Single and/or Multi-Level AJI

  • AJI's need to be built based on report requirements to cover a set of reports.
  • Start simple with a single table AJI on top of the FAT table associated with the report requirements.
  • The Optimizer will use the single level AJI to build a Multi-Level AJI associated with the same FAT table.
  • Start simple with no more than three the levels of multi-level AJI’s (lower, medium and high level).
  • The Optimizer will use the lower level AJI to build a next level AJI.
  • Define all necessary columns on the AJI's to cover the reports.
  • Avoid adding unnecessary columns to the AJI's.
  • The Optimizer doesn't join back to the tables defined on the AJI.
  • The Optimizer will only uses an AJI if it covers the query or if it can uses the AJI to join to other tables to cover the query.
  • Always define a multi-level AJI with the foreign key of the next level of the hierarchy.
  • A multi-level AJI can always go up (not down) on the hierarchy if it is defined properly.
  • The Optimizer always chooses an AJI at the same level or a lower level to cover a query.
  • Define a PPI/MPPI AJI if the Fat table is a PPI/MPPI table with the same PPI/MPPI expression.
  • A new PPI/MPPI AJI will need to be built to add new partitions to an existing PPI/MPPI AJI.
  • The Optimizer usually performs a “Product Join Enhanced by Dynamic Partition Elimination” when joining to a PPI/MPPI AJI.
  • Define the PI of an AJI based on the columns that provides the best distribution.
  • Consider a long maintenance window to build AJI’s especially with a large aggregation volume and/or a complex aggregation formula.
  • The aggregation step is usually 90% of the overall building time of an AJI.
  • The spool file of the aggregation step can use up to 5 times of the size of the Fat table. This means to build an AJI of a 2TB Fat table can use up to 10TB of spool space.

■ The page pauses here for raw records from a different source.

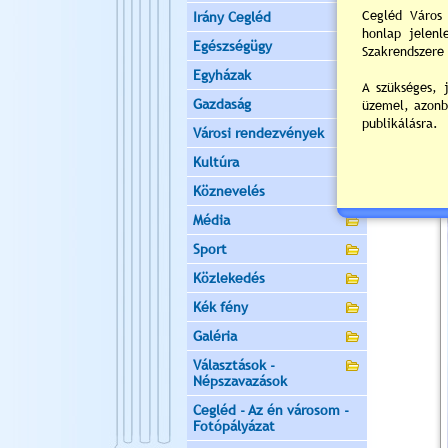
Irány Cegléd
Egészségügy
Egyházak
Gazdaság
Városi rendezvények
Kultúra
Köznevelés
Média
Sport
Közlekedés
Kék fény
Galéria
Választások -
Népszavazások
Cegléd - Az én városom -
Fotópályázat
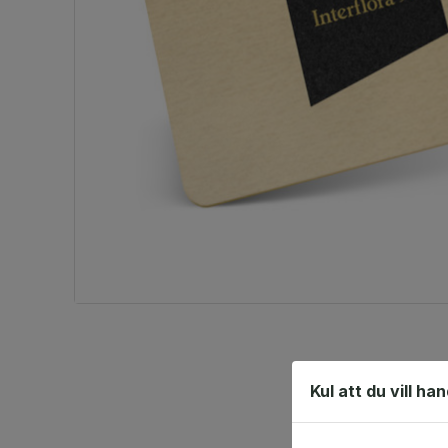
Kul att du vill ha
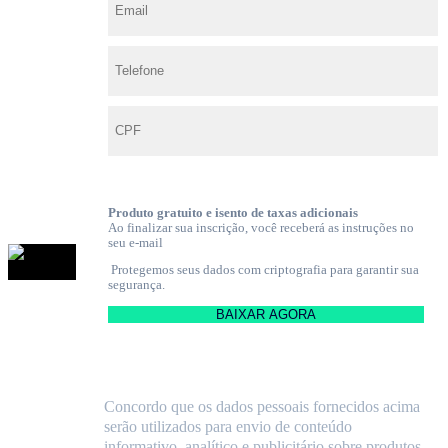
Produto gratuito e isento de taxas adicionais
Ao finalizar sua inscrição, você receberá as instruções no
seu e-mail
Protegemos seus dados com criptografia para garantir sua
segurança.
Concordo que os dados pessoais fornecidos acima
serão utilizados para envio de conteúdo
informativo, analítico e publicitário sobre produtos,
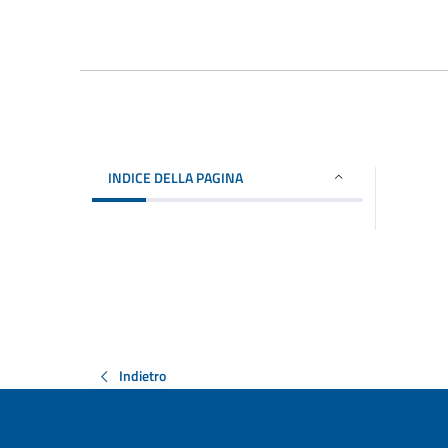
INDICE DELLA PAGINA
Indietro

Load Process - Important Considerations

  • Teradata utilities can not be used on the reporting layer where the AJI’s are defined.
  • Consider creating three distinct load processes associated with the reporting layer:
    • Maintenance of reporting layer tables/columns not defined on the AJI’s.
    • Maintenance of reporting layer tables/columns defined on the AJI’s.

    • Maintenance of referential integrity.

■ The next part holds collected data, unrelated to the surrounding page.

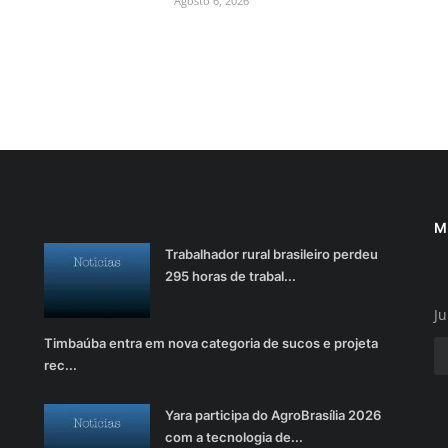
Agosto 6, 2026
M
Trabalhador rural brasileiro perdeu
295 horas de trabal...
Ju
Timbaúba entra em nova categoria de sucos e projeta
rec...
Yara participa do AgroBrasília 2026
com a tecnologia de...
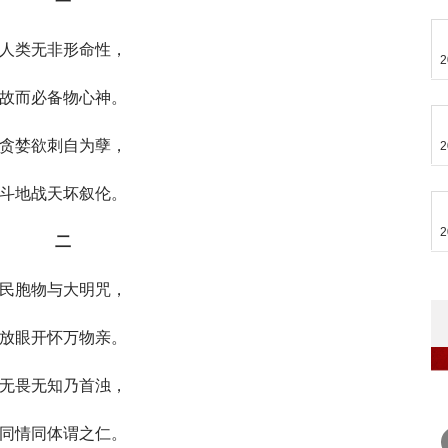
一
人类无非形命性，
2
故而必备物心神。
贪婪欲刺自为孽，
2
斗地战天坏叙伦。
2
二
民胞物与大明咒，
放眼开怀万物亲。
无畏无知乃首浊，
同情同体谓之仁。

  • Check for changes (insert, update, delete records) on the reporting layer tables/columns where the AJI’s are defined before applying it.
  • Consider creating working tables containing the insert, update delete records of the reporting layer tables/columns where the AJI’s are defined as part of the load process.
  • Consider having three distinct steps on the load process to insert, to update and to delete records on the reporting layer tables/columns where the AJI’s are defined.
  • The Optimizer performs two steps to maintain an AJI.
    • Merge Delete.
    • Merge Insert.
  • The Optimizer performs all join steps plus the aggregation step associated with a Multi-Level AJI twice to build two distinct spool files to apply the merge delete and the merge insert steps.
  • A multi-level AJI maintenance process usually takes a significant amount of time and system resources.
  • Every load process associated with any table defined on an AJI will trigger the AJI maintenance process.
  • Consider dropping AJI’s during large volume changes on the reporting layer tables/columns where the AJI’s are defined.
  • Consider running delete/drop partitions of the FAT tables where the AJI’s are defined once a week to minimize the impact on the system.
  • Consider dropping/re-creating AJI’s on a daily basis to not impact the daily load process if it is possible. But watch out for blocking on the system.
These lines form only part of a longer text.